All of the data that follows should be retyped exactly, please, except the pictures.

Records excerpted from a collection
[Start of Attachment]

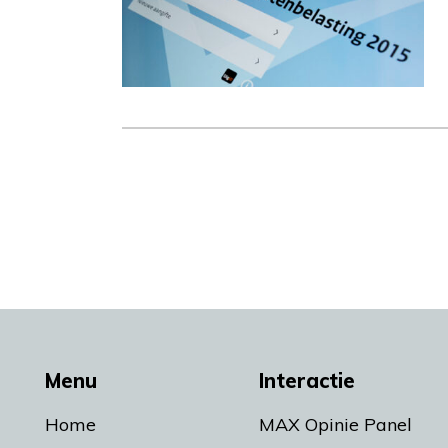
Menu
Interactie
Home
MAX Opinie Panel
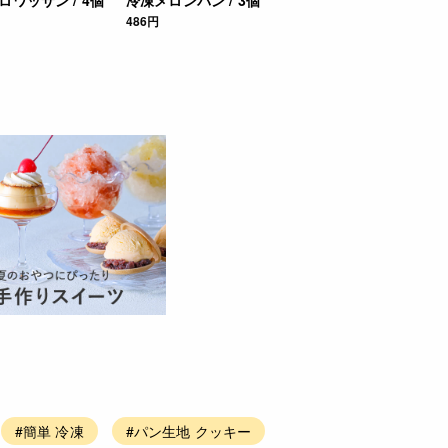
486円
#簡単 冷凍
#パン生地 クッキー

[End of Attachment]

→ **Exercise result**
Menu
Interactie
Home
MAX Opinie Panel
486円
#簡単 冷凍
#パン生地 クッキー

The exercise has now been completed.